Looking at United States presidents from FDR to Donald Trump, political scientist Dr. Joseph S. Nye, Jr. judges their foreign policy on three ethical dimensions: their intentions, the means they used, and the consequences of their decisions. Since we so often apply moral reasoning to foreign policy, he suggests how to do it better. Crucially, presidents must factor in both the political context and the availability of resources when deciding how to implement an ethical policy. This is especially true in a future international system that presents not only great power competition from China and Russia, but transnational threats as borders become porous to everything from drugs, infectious diseases, terrorism, cyber crime, and climate change.
Nye is University Distinguished Service Professor Emeritus and former Dean of Harvard’s Kennedy School of Government. He received his bachelor's degree summa cum laude from Princeton University, won a Rhodes Scholarship to Oxford, and earned a Ph.D. in political science from Harvard. He has served as Assistant Secretary of Defense for International Security Affairs from 1994 to 1995, Chair of the National Intelligence Council from 1993 to 1994, and a Deputy Undersecretary of State from 1977 to 1979, and won distinguished service awards from all three agencies.

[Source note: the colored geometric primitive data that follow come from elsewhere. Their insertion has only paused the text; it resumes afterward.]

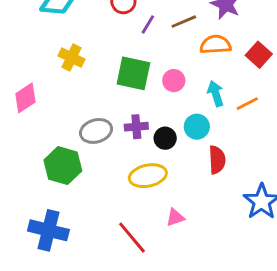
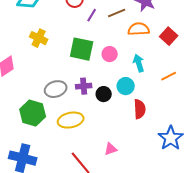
orange line: (247, 104) -> (169, 76), moved
yellow ellipse: (148, 176) -> (71, 120), moved

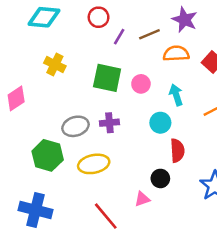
black circle: (104, 94) -> (160, 178), moved

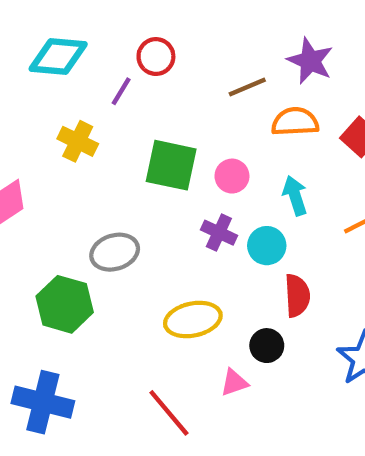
purple line: (119, 37) -> (121, 91), moved
purple cross: (109, 123) -> (219, 233), moved, turned 30
yellow ellipse: (94, 164) -> (193, 320), moved

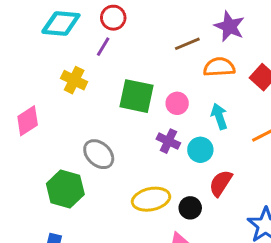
red circle: (156, 57) -> (113, 18), moved
gray ellipse: (115, 252) -> (99, 154), turned 60
red semicircle: (297, 296) -> (221, 183), turned -144
black circle: (267, 346) -> (190, 208), moved

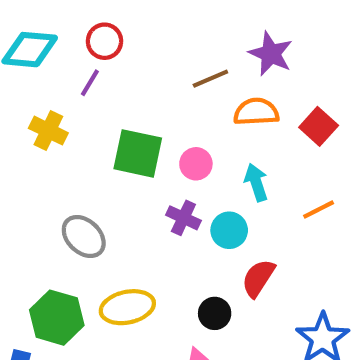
green hexagon: (65, 189) -> (57, 318), moved
yellow ellipse: (151, 199) -> (127, 307), moved

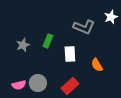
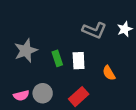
white star: (111, 17) -> (125, 29), moved
green rectangle: (48, 41) -> (57, 58), moved, turned -40
gray star: (23, 45) -> (26, 51), size x1.5

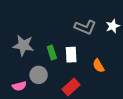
gray star: (26, 51) -> (23, 45), turned 30
gray circle: (43, 93) -> (39, 75), moved

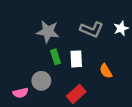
gray star: (23, 45) -> (48, 32), moved

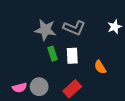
gray L-shape: (92, 29) -> (74, 28), moved
gray circle: (41, 81) -> (39, 87), moved

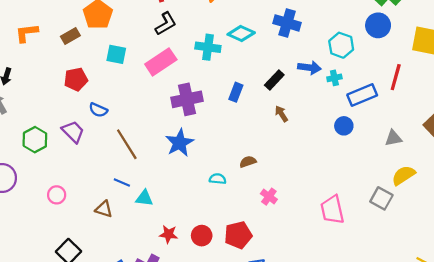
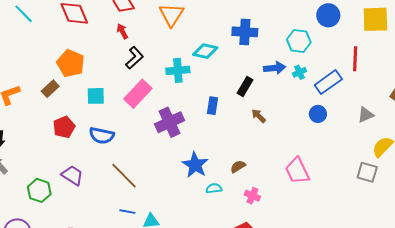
blue semicircle: (98, 110) -> (102, 136), moved, size x1.4
blue star: (180, 143) -> (195, 165), moved
pink cross: (269, 197) -> (252, 196), moved
pink trapezoid: (332, 210) -> (297, 171), moved

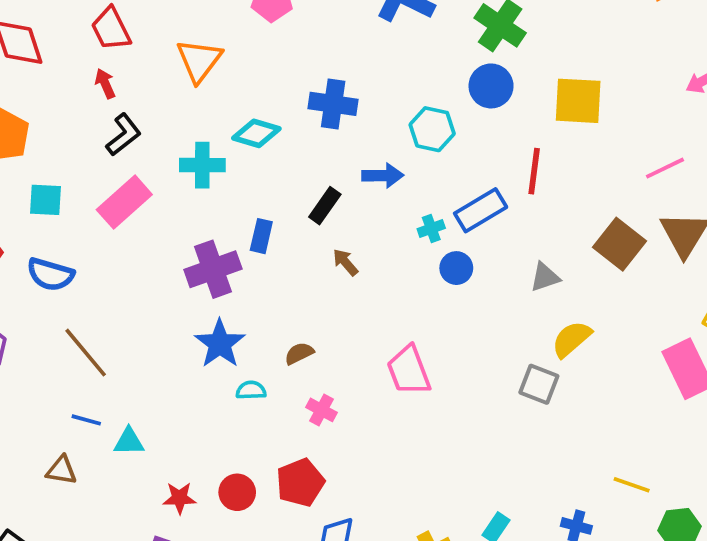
cyan cross: (299, 72) -> (431, 229), moved
purple cross: (170, 122) -> (213, 269), moved

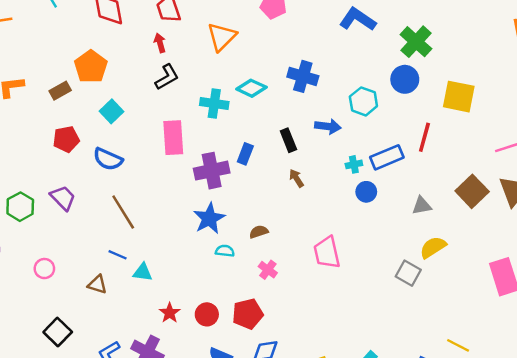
cyan square: (45, 200) -> (112, 111), turned 35
pink rectangle: (124, 202) -> (173, 138), moved, turned -60
black rectangle: (325, 206) -> (288, 140), turned -65
red star: (179, 498) -> (170, 313), turned 30

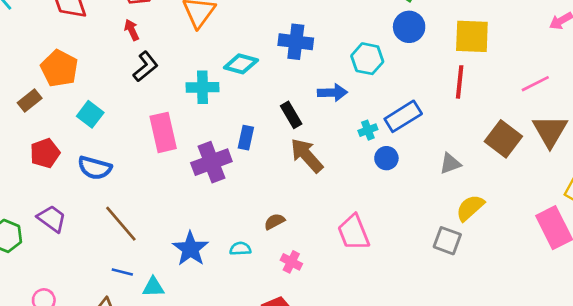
red line: (424, 137) -> (460, 82), moved
brown arrow: (296, 178) -> (307, 155), size x1.8
blue star: (209, 218) -> (190, 249), moved

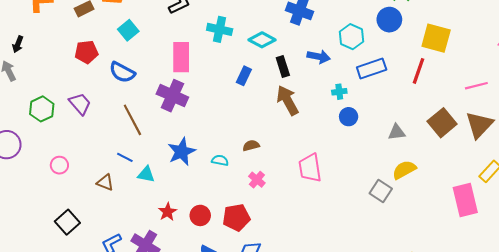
cyan diamond: (241, 64) -> (262, 40), moved
blue rectangle: (403, 116) -> (372, 68), moved
purple cross: (211, 162) -> (172, 96), moved, turned 32

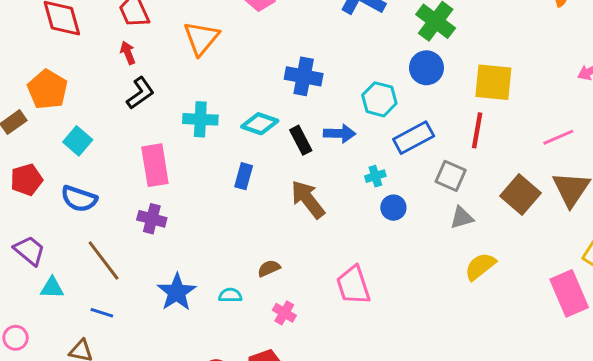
black rectangle: (283, 66) -> (301, 140), moved
purple cross: (172, 96) -> (152, 219), size x0.7
cyan triangle: (146, 174) -> (52, 288), moved
gray square: (381, 191) -> (451, 176), moved

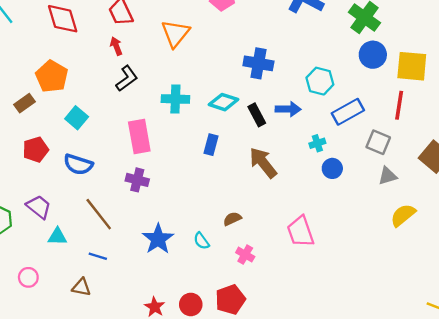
blue circle: (426, 68) -> (373, 55), moved
cyan semicircle: (230, 295) -> (201, 241), turned -126

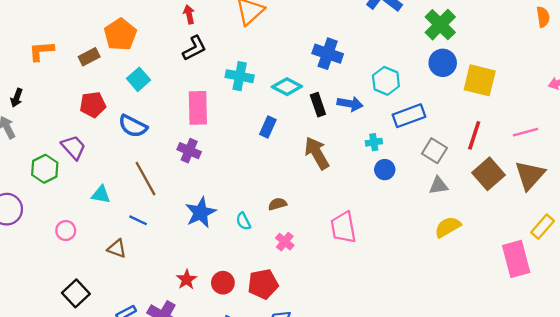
red line: (399, 105) -> (474, 135), moved
purple trapezoid: (39, 207) -> (73, 147), moved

His books include The Power to Lead, Presidential Leadership and the Creation of the American Era, Is the American Century Over?, The Future of Power, The Power Game: A Washington Novel, and Do Morals Matter? He is a fellow of the American Academy of Arts and Sciences, the British Academy, and the American Academy of Diplomacy. In a recent survey of international relations scholars, he was ranked the most influential scholar on American foreign policy, and in 2011, Foreign Policy named him one of the top 100 Global Thinkers. In 2014, Japan awarded him the Order of the Rising Sun.